109 were diagnosed with acute syphilitic posterior placoid chorioretinitis by fundus photograph that revealed filthy, yellowish-white lesions. For autofluorescence, during early-stage syphilitic chorioretinitis, hyperfluorescence could be observed. During the convalescence stage, the fluorescence became hypofluorescence or disappeared. Fluorescein fundus angiography indicated early-stage transmitted fluorescence or hypofluorescence. During the venous stage, the lesion area had fluorescent leakage, mostly accompanied by retinal vasculitis. During the late stage, speckle staining was observed with optic disc fluorescence. Hypofluorescence or undistinguishable fluorescence was seen at an early stage with indocyanine green angiography. At an advanced stage, the lesion had obvious hypofluorescence. Optical coherence tomography indicated various inner segment/outer segment damage, accompanied by retinal pigment epithelium impairment. The inner segment/outer segment alteration could be lessened with treatment.
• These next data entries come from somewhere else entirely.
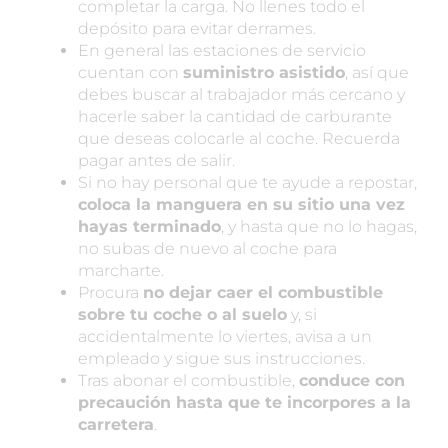
completar la carga. No llenes todo el
depósito para evitar derrames.
En general las estaciones de servicio
cuentan con
suministro asistido
, así que
debes buscar al trabajador más cercano y
hacerle saber la cantidad de carburante
que deseas colocarle al coche. Recuerda
pagar antes de salir.
Si no hay personal que te ayude a repostar,
coloca la manguera en su sitio una vez
hayas terminado
, y hasta que no lo hagas,
no subas de nuevo al coche para
marcharte.
Procura
no dejar caer el combustible
sobre tu coche o al suelo
y, si
accidentalmente lo viertes, avisa a un
empleado y sigue sus instrucciones.
Tras abonar el combustible,
conduce con
precaución hasta que te incorpores a la
carretera
.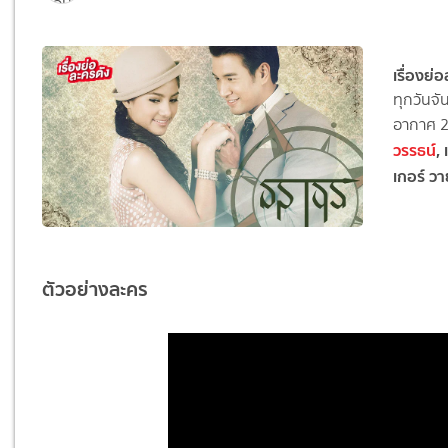
เรื่องย
ทุกวันจั
อากาศ 
วรรธน์
,
เกอร์ วา
ตัวอย่างละคร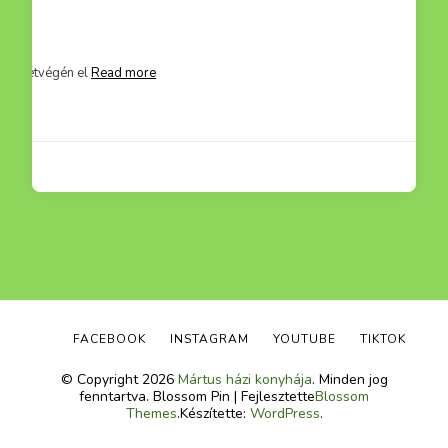
mit hétvégén el
Read more
FACEBOOK
INSTAGRAM
YOUTUBE
TIKTOK
© Copyright 2026
Mártus házi konyhája
. Minden jog
fenntartva.
Blossom Pin | Fejlesztette
Blossom
Themes
.Készítette:
WordPress
.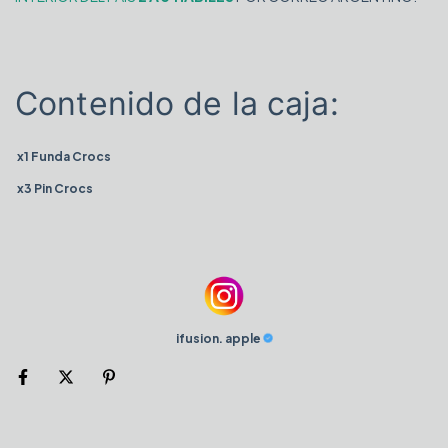
Contenido de la caja:
x1 Funda Crocs
x3 Pin Crocs
ifusion. apple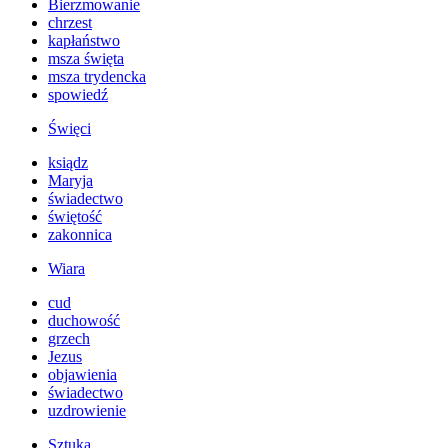
Bierzmowanie
chrzest
kapłaństwo
msza święta
msza trydencka
spowiedź
Święci
ksiądz
Maryja
świadectwo
świętość
zakonnica
Wiara
cud
duchowość
grzech
Jezus
objawienia
świadectwo
uzdrowienie
Sztuka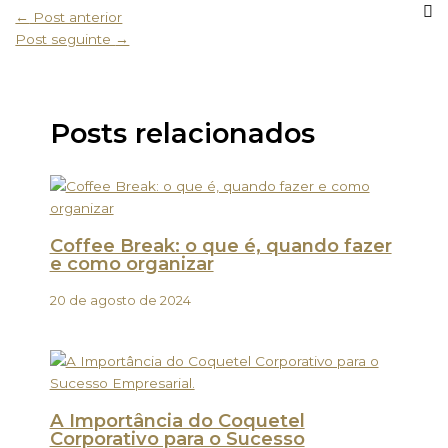
←
Post anterior
Post seguinte
→
Posts relacionados
Coffee Break: o que é, quando fazer
e como organizar
20 de agosto de 2024
A Importância do Coquetel
Corporativo para o Sucesso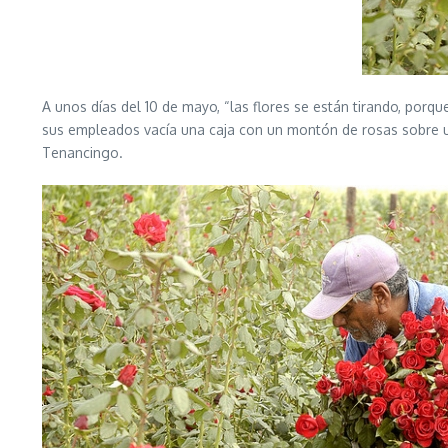
A unos días del 10 de mayo, “las flores se están tirando, porq
sus empleados vacía una caja con un montón de rosas sobre un
Tenancingo.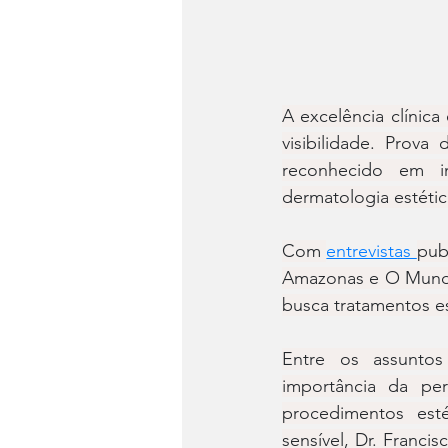
A excelência clínic
visibilidade. Prova
reconhecido em im
dermatologia estétic
Com 
entrevistas 
pub
Amazonas e O Mundo
busca tratamentos e
Entre os assuntos
importância da pe
procedimentos esté
sensível, Dr. Franci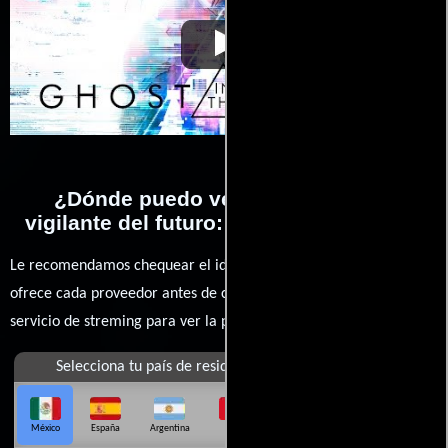
La vigilante del futuro:
Video de la película La vigilante
2017-
Ghost in the Shell
del futuro: Ghost in the Shell
03-30
¿Dónde puedo ver la películas La
vigilante del futuro: Ghost in the Shell?
Le recomendamos chequear el idioma, doblaje o subtítulos que
ofrece cada proveedor antes de comprar, alquilar o contratar un
servicio de streming para ver la películas.
Selecciona tu país de residencia
México
España
Argentina
Perú
Colombia
Chile
Ecuador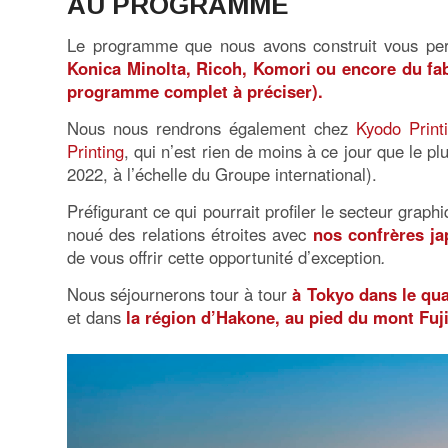
AU PROGRAMME
Le programme que nous avons construit vous pe
Konica Minolta, Ricoh, Komori ou encore du fab
programme complet à préciser).
Nous nous rendrons également chez
Kyodo Print
Printing
, qui n’est rien de moins à ce jour que le
2022, à l’échelle du Groupe international).
Préfigurant ce qui pourrait profiler le secteur graphi
noué des relations étroites avec
nos confrères ja
de vous offrir cette opportunité d’exception
.
Nous séjournerons tour à tour
à Tokyo dans le qua
et dans
la région d’Hakone, au pied du mont Fuj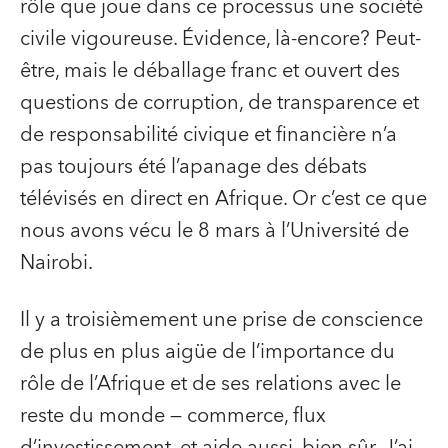
rôle que joue dans ce processus une société
civile vigoureuse. Évidence, là-encore? Peut-
être, mais le déballage franc et ouvert des
questions de corruption, de transparence et
de responsabilité civique et financière n’a
pas toujours été l’apanage des débats
télévisés en direct en Afrique. Or c’est ce que
nous avons vécu le 8 mars à l’Université de
Nairobi.
Il y a troisièmement une prise de conscience
de plus en plus aigüe de l’importance du
rôle de l’Afrique et de ses relations avec le
reste du monde — commerce, flux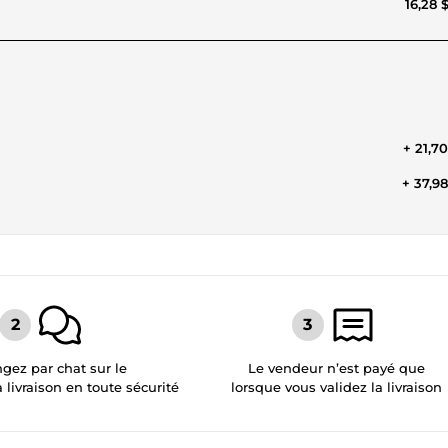
16,28 
+ 21,7
+ 37,9
gez par chat sur le
Le vendeur n’est payé que
a livraison en toute sécurité
lorsque vous validez la livraison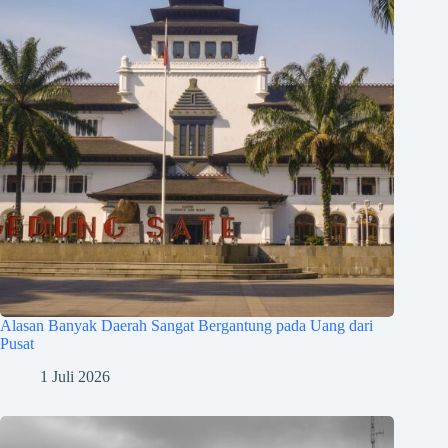
Alasan Banyak Daerah Sangat Bergantung pada Uang dari
Pusat
1 Juli 2026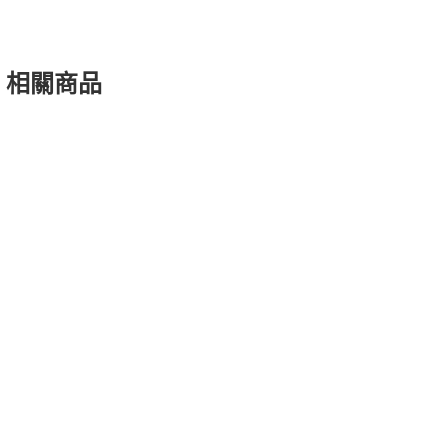
」相關商品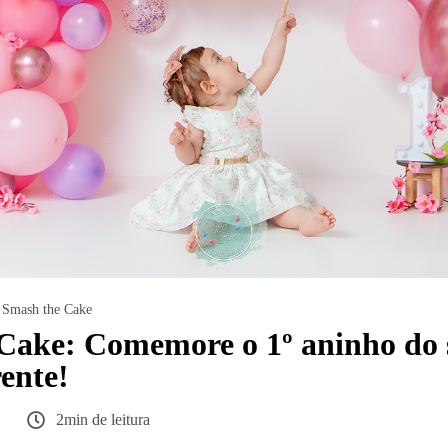
Smash the Cake
Cake: Comemore o 1º aninho do 
ente!
2min de leitura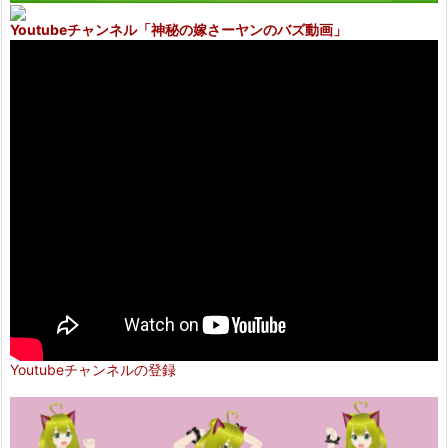
Youtubeチャンネル
「神秘の嫁さーヤンのバズ動画」
Youtubeチャンネルの登録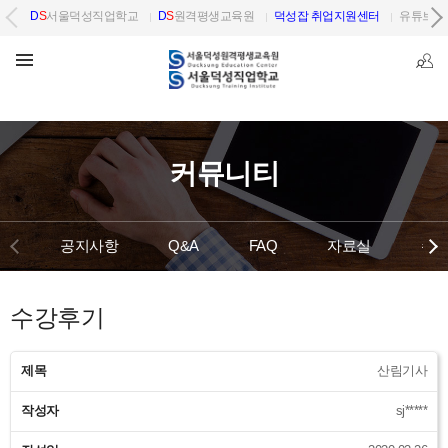
D
S
서울덕성직업학교
D
S
원격평생교육원
덕성잡 취업지원센터
유튜브 
커뮤니티
공지사항
Q&A
FAQ
자료실
수강
수강후기
제목
산림기사
작성자
sj*****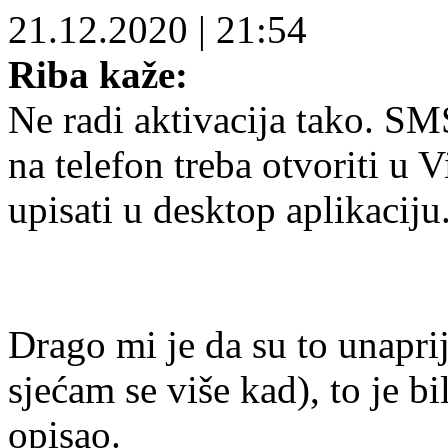
21.12.2020
|
21:54
Riba kaže:
Ne radi aktivacija tako. S
na telefon treba otvoriti u V
upisati u desktop aplikaciju
Drago mi je da su to unaprij
sjećam se više kad), to je 
opisao.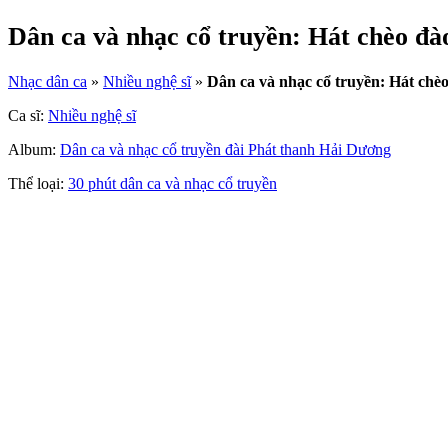
Dân ca và nhạc cổ truyền: Hát chèo đào
Nhạc dân ca
»
Nhiều nghệ sĩ
»
Dân ca và nhạc cổ truyền: Hát chèo
Ca sĩ:
Nhiều nghệ sĩ
Album:
Dân ca và nhạc cổ truyền đài Phát thanh Hải Dương
Thể loại:
30 phút dân ca và nhạc cổ truyền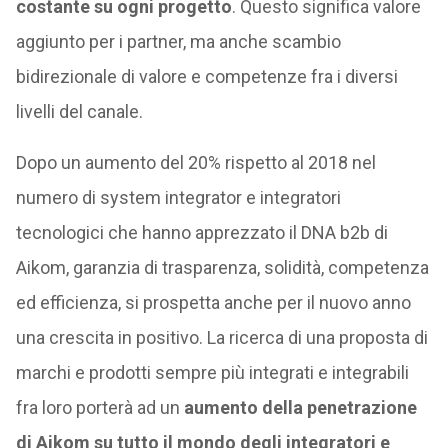
costante su ogni progetto
. Questo significa valore
aggiunto per i partner, ma anche scambio
bidirezionale di valore e competenze fra i diversi
livelli del canale.
Dopo un aumento del 20% rispetto al 2018 nel
numero di system integrator e integratori
tecnologici che hanno apprezzato il DNA b2b di
Aikom, garanzia di trasparenza, solidità, competenza
ed efficienza, si prospetta anche per il nuovo anno
una crescita in positivo. La ricerca di una proposta di
marchi e prodotti sempre più integrati e integrabili
fra loro porterà ad un
aumento della penetrazione
di Aikom su tutto il mondo degli integratori e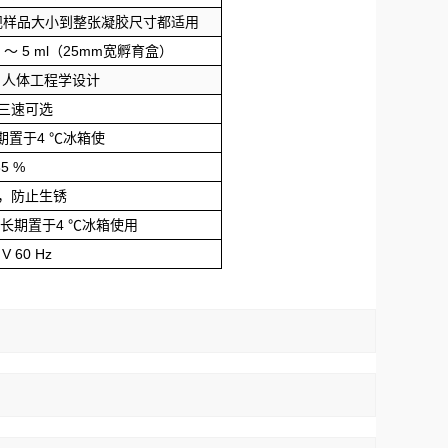
规样品大小到整张凝胶尺寸都适用
～
5
ml（25mm宽孵育盒）
屏，人体工程学设计
三速可选
期置于4
℃冰箱使
85
%
，防止生锈
长期置于4
℃冰箱使用
V
60
Hz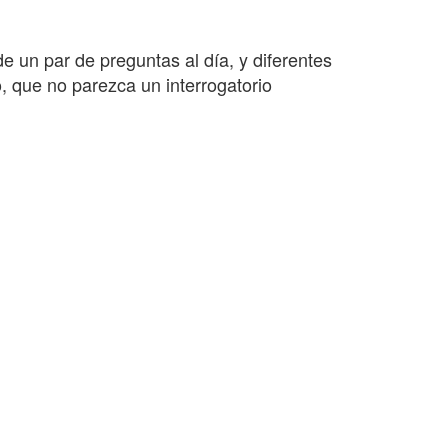
 un par de preguntas al día, y diferentes
o, que no parezca un interrogatorio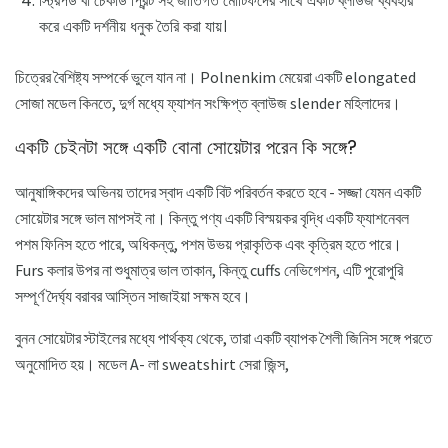
স্ট্রিপড বা চেকার্ড প্রিন্ট সহ জাতিগত মোটিফদের সাথে একটি ব্লাউজ ব্যবহার
করে একটি দর্শনীয় ধনুক তৈরি করা যায়।
চিত্রের বৈশিষ্ট্য সম্পর্কে ভুলে যান না। Polnenkim মেয়েরা একটি elongated
সোজা মডেল কিনতে, দুর্গ মধ্যে ফ্যাশন সংক্ষিপ্ত ব্লাউজ slender মহিলাদের।
একটি চেইনটা সঙ্গে একটি বোনা সোয়েটার পরেন কি সঙ্গে?
আনুষাঙ্গিকদের অভিনয় তাদের স্বাদ একটি বিট পরিবর্তন করতে হবে - সজ্জা যেমন একটি
সোয়েটার সঙ্গে ভাল মাপসই না। কিন্তু পণ্য একটি বিস্ময়কর বৃদ্ধি একটি ফ্যাশনেবল
পশম ফিনিস হতে পারে, অধিকন্তু, পশম উভয় প্রাকৃতিক এবং কৃত্রিম হতে পারে।
Furs কলার উপর না শুধুমাত্র ভাল তাকান, কিন্তু cuffs নেভিগেশন, এটি পুরোপুরি
সম্পূর্ণ দৈর্ঘ্য বরাবর আস্তিন সাজাইয়া সক্ষম হবে।
বুনন সোয়েটার স্টাইলের মধ্যে পার্থক্য থেকে, তারা একটি ব্যাপক শৈলী জিনিস সঙ্গে পরতে
অনুমোদিত হয়। মডেল A- লা sweatshirt সেরা জিন্স,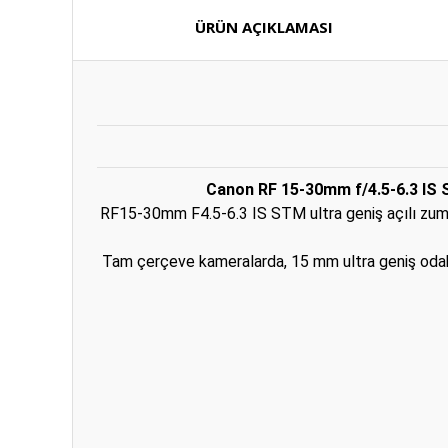
ÜRÜN AÇIKLAMASI
Canon RF 15-30mm f/4.5-6.3 IS
RF15-30mm F4.5-6.3 IS STM ultra geniş açılı zum len
Tam çerçeve kameralarda, 15 mm ultra geniş odak u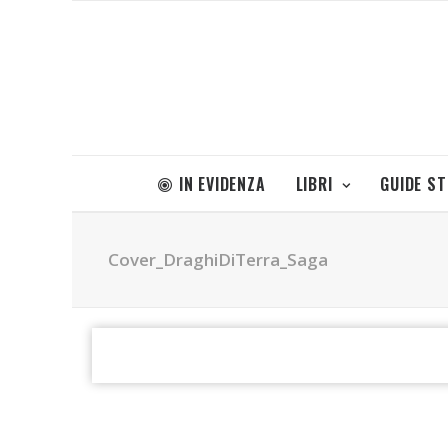
IN EVIDENZA
LIBRI
GUIDE S
Cover_DraghiDiTerra_Saga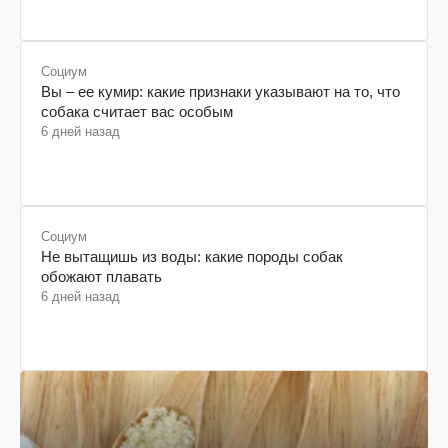
Социум
Вы – ее кумир: какие признаки указывают на то, что
собака считает вас особым
6 дней назад
Социум
Не вытащишь из воды: какие породы собак
обожают плавать
6 дней назад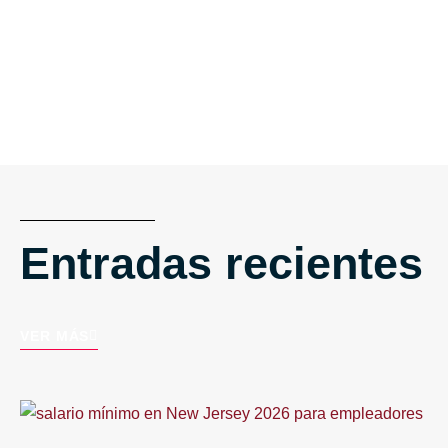
Entradas recientes
VER MÁS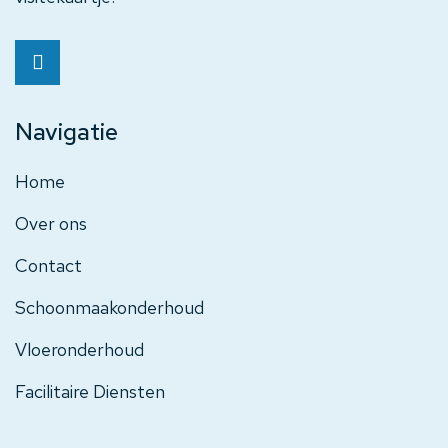
Navigatie
Home
Over ons
Contact
Schoonmaakonderhoud
Vloeronderhoud
Facilitaire Diensten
The clinical manifestations of syphilitic chorioretinitis include impaired vision, shadow blocking, or photopsia of one or both eyes. Fundus photography, fluorescein fundus angiography with or without indocyanine green angiography, autofluorescence, and optical coherence tomography could be useful accessory examinations. Autofluorescence and optical coherence tomography could be the main examinations for monitoring disease progression.
梅毒性脉络膜视网膜炎可导致严重视力丧失。然而,梅毒性脉络膜视网膜炎的临床表现仍不明确,尤其是在不同阶段。在此,我们将介绍我们诊断梅毒性脉络膜视网膜炎的技术。
这项回顾性研究纳入了109例患者;我们进行了临床评估,包括病史、血清学分析、眼底照相、荧光素眼底血管造影(有无吲哚菁绿血管造影)、自发荧光和光学相干断层扫描。
109例经眼底照相诊断为急性梅毒性后极部扁平状脉络膜视网膜炎,显示有污秽的黄白色病变。对于自发荧光,在梅毒性脉络膜视网膜炎早期,可观察到高荧光。在恢复期,荧光变为低荧光或消失。荧光素眼底血管造影显示早期透见荧光或低荧光。在静脉期,病变区域有荧光渗漏,大多伴有视网膜血管炎。在晚期,视盘荧光可见斑点状染色。吲哚菁绿血管造影在早期可见低荧光或无法分辨的荧光。在晚期,病变有明显的低荧光。光学相干断层扫描显示不同程度的内节/外节损害,伴有视网膜色素上皮损伤。内节/外节改变经治疗后可减轻。
梅毒性脉络膜视网膜炎的临床表现包括单眼或双眼视力受损、视物遮挡或闪光感。眼底照相、荧光素眼底血管造影(有无吲哚菁绿血管造影)、自发荧光和光学相干断层扫描可为有用的辅助检查。自发荧光和光学相干断层扫描可为监测疾病进展的主要检查。